But don’t turtles and alligators have more in common with modern reptiles than modern birds have in common with modern reptiles? I’m not trying to contradict, I’m trying to understand. Mammals and reptiles have a common ancestor as well, but we do not make them the same group.

It’s not about having things in common. It’s about common ancestry, which is how we classify animals in light of extinct species, which defy trait-based classification. 
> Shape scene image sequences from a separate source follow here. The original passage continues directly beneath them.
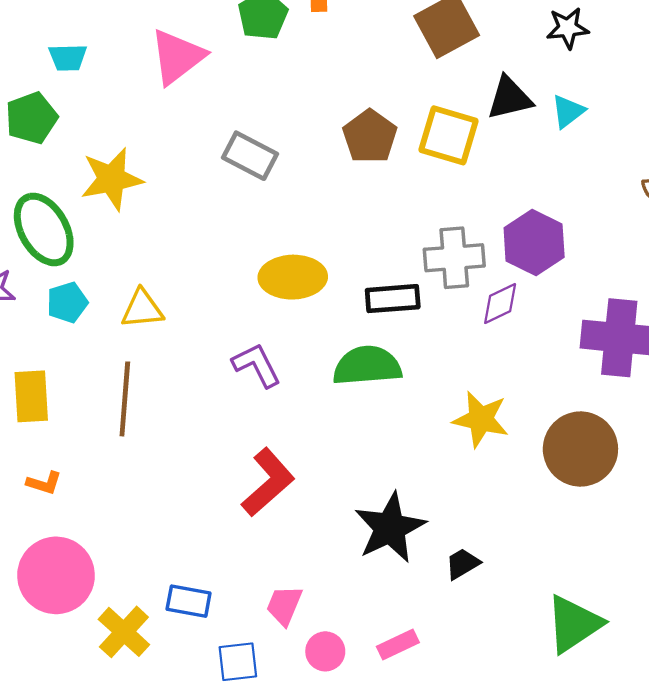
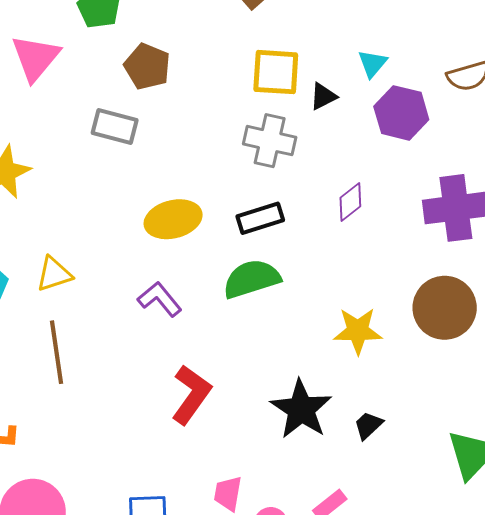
black triangle: (509, 98) -> (323, 96), moved, size x0.7
cyan triangle: (568, 111) -> (372, 63), moved
brown pentagon: (370, 137) -> (147, 66), moved
purple hexagon: (534, 243) -> (401, 113), moved
gray cross: (454, 258) -> (270, 141), moved, turned 30
yellow star: (481, 419) -> (358, 331), moved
And, the common ancestor of [lizards, snakes, tuatara, turtles, crocodilians] by definition is also the common ancestor of birds. It is NOT the common ancestor of mammals. 

So, either we decide that Tuatara Lizards and Snakes are the only reptiles, or we include birds as reptiles. Or we just decide reptiles are no longer a thing. 

Thats interesting and highlights a different problem.

See non scientists dont classify based on technicalities. No one is calling a lizard and snake a reptile because its from the same ancestor we are calling it that because they are scaley cold blooded thing.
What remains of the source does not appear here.